Process control solutions represent the central nervous system of a manufacturing line and so have a large impact on efficiency and product quality. When the UK’s leading independent malting company decided it was being held back by a legacy control system, it turned to Mitsubishi Electric for a solution. The upgrade, implemented in only four days, slashed downtime and empowered operators at Crisp to fully govern its manufacturing processes, leading to improved product quality and consistency.
Since 1870, Crisp has been processing a broad variety of barley, cereals and other grains, supplying quality malts to leading food and beverage producers all over the world. Presently the company owns five production sites across the UK and has additional malting capacity in Germany and Poland.
To ensure optimal productivity and product quality, the Norfolk based plant employs automatic control systems that monitor all the processes involved in the conversion of grain into malt. Malting is a very delicate process, as the quality of the raw materials can vary and the grain kernels must be kept alive in order to germinate. This means that small improvements in process control can reap big rewards in terms of quality.
Removing the burden of legacy systems
Keeping the malting process balanced requires a highly responsive control system and timely upgrades to the plant are regarded as essential by the company. Increasing the speed at which process anomalies are detected and responded to has a significant impact on the overall process. With batch sizes measured in tons, this was the main reason why Crisp decided to replace six legacy GEM80 PLCs with new high-performance Mitsubishi Electric Q Series systems.
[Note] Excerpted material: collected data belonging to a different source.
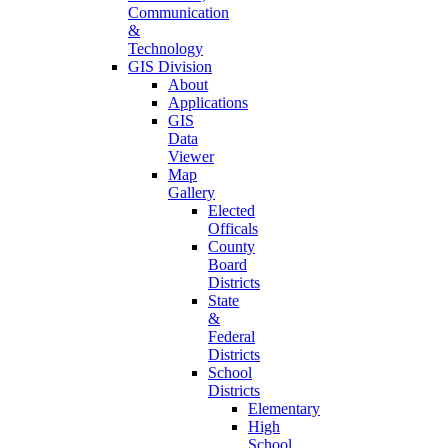
Communication
&
Technology
GIS Division
About
Applications
GIS
Data
Viewer
Map
Gallery
Elected
Officals
County
Board
Districts
State
&
Federal
Districts
School
Districts
Elementary
High
School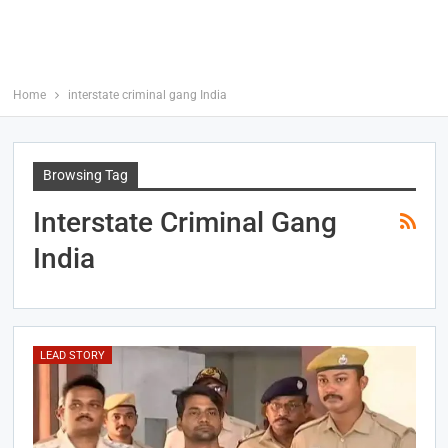
Home
interstate criminal gang India
Browsing Tag
Interstate Criminal Gang
India
LEAD STORY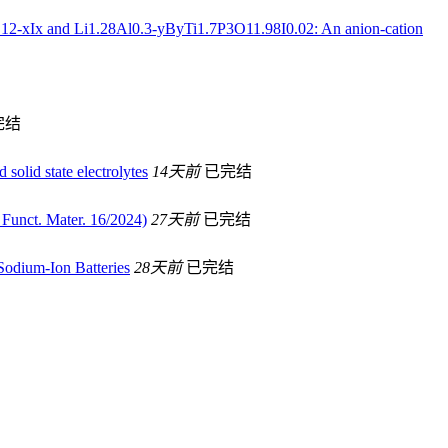
P3O12-xIx and Li1.28Al0.3-yByTi1.7P3O11.98I0.02: An anion-cation
完结
 solid state electrolytes
14天前
已完结
Funct. Mater. 16/2024)
27天前
已完结
Sodium-Ion Batteries
28天前
已完结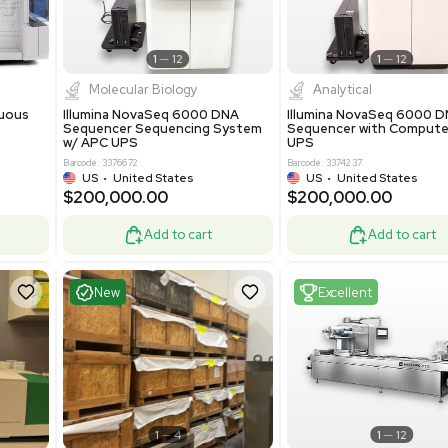
-19% OFF
Add to cart
Add to cart
ent
Excellent
1
12
1
12
cessing
Molecular Biology
A™ pcc Continuous
Illumina NovaSeq 6000 DNA
raphy System
Sequencer Sequencing System
w/ APC UPS
0
Barcode: 3376672
ted Kingdom
US
•
United States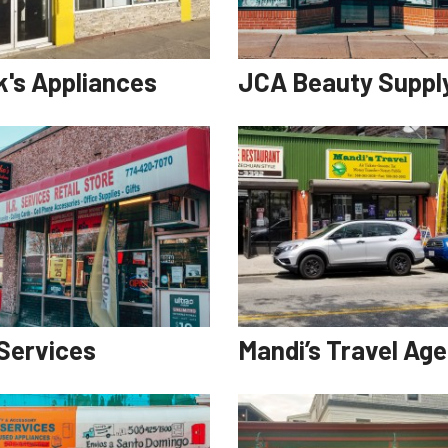
k's Appliances
JCA Beauty Suppl
 Services
Mandi’s Travel Ag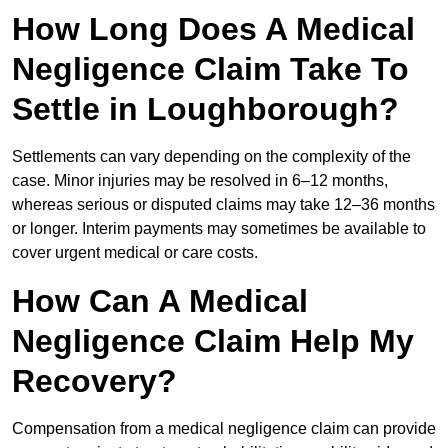
How Long Does A Medical
Negligence Claim Take To
Settle in Loughborough?
Settlements can vary depending on the complexity of the
case. Minor injuries may be resolved in 6–12 months,
whereas serious or disputed claims may take 12–36 months
or longer. Interim payments may sometimes be available to
cover urgent medical or care costs.
How Can A Medical
Negligence Claim Help My
Recovery?
Compensation from a medical negligence claim can provide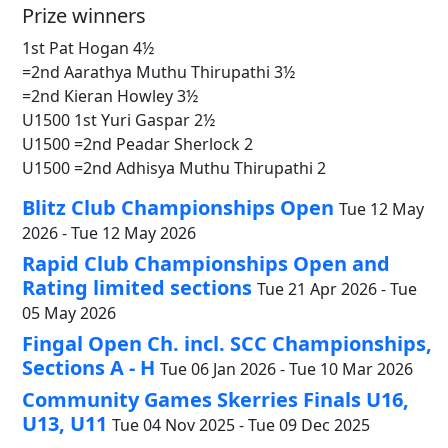
Prize winners
1st Pat Hogan 4½
=2nd Aarathya Muthu Thirupathi 3½
=2nd Kieran Howley 3½
U1500 1st Yuri Gaspar 2½
U1500 =2nd Peadar Sherlock 2
U1500 =2nd Adhisya Muthu Thirupathi 2
Blitz Club Championships Open
Tue 12 May
2026 - Tue 12 May 2026
Rapid Club Championships Open and
Rating limited sections
Tue 21 Apr 2026 - Tue
05 May 2026
Fingal Open Ch. incl. SCC Championships,
Sections A - H
Tue 06 Jan 2026 - Tue 10 Mar 2026
Community Games Skerries Finals U16,
U13, U11
Tue 04 Nov 2025 - Tue 09 Dec 2025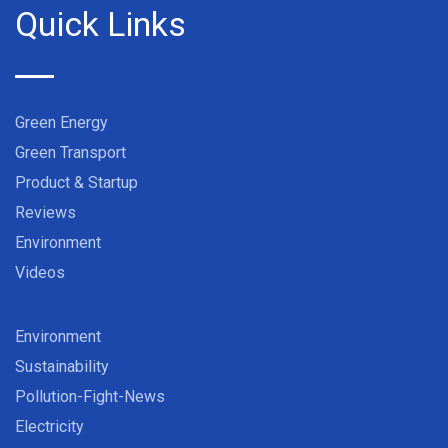
Quick Links
Green Energy
Green Transport
Product & Startup
Reviews
Environment
Videos
Environment
Sustainability
Pollution-Fight-News
Electricity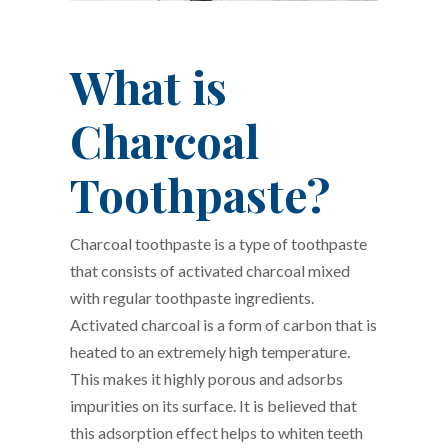
What is
Charcoal
Toothpaste?
Charcoal toothpaste is a type of toothpaste
that consists of activated charcoal mixed
with regular toothpaste ingredients.
Activated charcoal is a form of carbon that is
heated to an extremely high temperature.
This makes it highly porous and adsorbs
impurities on its surface. It is believed that
this adsorption effect helps to whiten teeth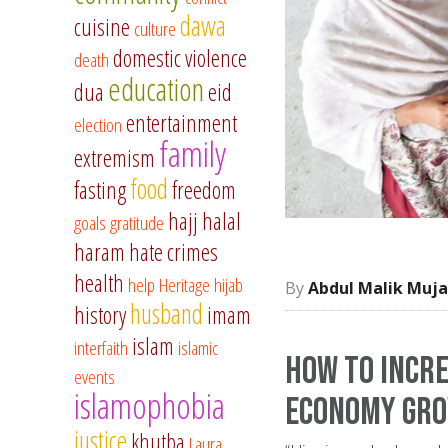
dawa
cuisine
culture
domestic violence
death
education
dua
eid
entertainment
election
family
extremism
food
fasting
freedom
hajj
halal
goals
gratitude
haram
hate crimes
health
help
Heritage
hijab
Abdul Malik Muja
husband
history
imam
islam
interfaith
islamic
How to Incre
events
islamophobia
Economy Gr
justice
khutba
Laura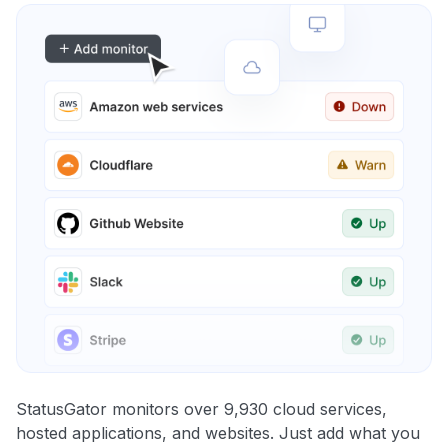
StatusGator monitors over 9,930 cloud services,
hosted applications, and websites. Just add what you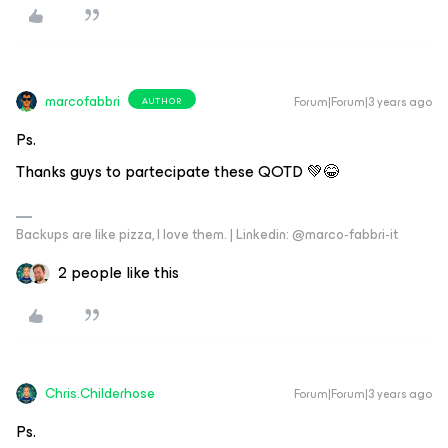
marcofabbri
Forum|Forum|3 years ago
AUTHOR
Ps.
Thanks guys to partecipate these QOTD 💚😂
Backups are like pizza, I love them. | Linkedin: @marco-fabbri-it
2 people like this
Chris.Childerhose
Forum|Forum|3 years ago
Ps.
David Spiers, Group Engineering Manager at Crisp explained: “The existing PLCs were becoming unreliable which left us exposed to the risk of long-lasting unplanned downtime events. For example if we had a power outage it would take the engineers 3-4 hours to return the system to full operation, which with our production process and fixed delivery schedules to meet really wasn’t acceptable.”
In addition, it was difficult for Crisp to find spare parts when necessary. This issue was becoming increasingly impactful as the PLC components were reaching the end of their service life and needed to be replaced. Also, engineers at the malting production site struggled to interrogate the old control system in order to troubleshoot, repair or modify the existing functions. Neither could the maltsters (a person whose occupation is making malt) operating the plant adjust the processes involved to the extent they wanted.
To address these issues, Crisp contacted Suffolk Automation, local specialist in process control systems. To source the new PLCs, Suffolk Automation’s software engineers turned to their preferred process automation vendor, Mitsubishi Electric.
Mark Chisnall, Managing Director at Suffolk Automation, commented: “We’re familiar with Mitsubishi Electric’s full range of automation components and we like working with the company’s PLCs in particular. Technically they are well supported and for the customer the cost versus performance is very good, they are reliable, high-quality products.” David Spiers agrees: “It wasn’t just the integrator’s recommendation that convinced us, we considered various suppliers and were sold on Mitsubishi Electric’s offering thanks to a reputation for speed, reliability and flexibility.”
High-speed PLCs that fitted in with existing systems
Paul Judge, Key Account Manager at Mitsubishi Electric adds. “Due to the limited room available in the existing panels, conducting a phased system migration was not a feasible option.” Therefore, Mitsubishi Electric, Suffolk Automation and Crisp had to complete the entire re-fit operation in one go. In order to minimise plant downtime the three partners worked together and used a scheduled service window to replace the control system in a record time of four days.
The six Q-series PLCs were installed in specific locations around the factory, where the existing devices had been located. Technically this encompassed two plants at Ryburgh malthouse. All the PLCs were then connected via CC-Link IE, open Ethernet network with 1 Gigabit bandwidth, using fibreoptic cables. In this way, Crisp could benefit from real-time communications between the different manufacturing areas and upwards to enterprise level software systems.
The seed of automation germinates offering greater product consistency
Replacing the old control system addressed the reliability issues of the plant and the ongoing support issues related to the GEM80 PLCs. David Spiers observed: “If we experience a power cut now it takes minutes to restart the system, not hours. The new PLCs save the live process data into permanent memory, so the system does not lose operating data or any updated parameter settings during a power loss.”
The new automation solution also provided Crisp with the level of detail needed to have a greater understanding of real-time variations in the process. The operations team can now monitor and access parameters such as temperature and throughput live, anomalies are quickly detected and acted upon thanks to visible alarms. The wider management team benefits in-turn from better plant performance and more accurate reporting.
Looking forward, the maltsters now have a control system that is user-friendly and easy to adjust. They are free to modify and fine-tune the functionalities and process parameters that govern different aspects of the malt as required. In this way, the malthouse has access to state-of-the-art tools that can be used to improve and refine the quality of its products.
David Spiers concludes: “The key to successful system migration lies in the expertise and support provided by Mitsubishi Electric and Suffolk Automation, it’s safe to say we are extremely pleased with the results of this collaboration. As there are other areas in our plants that could also benefit from more up-to-date process automation, we will continue with the upgrade of our control systems and work towards achieving a smarter factory.”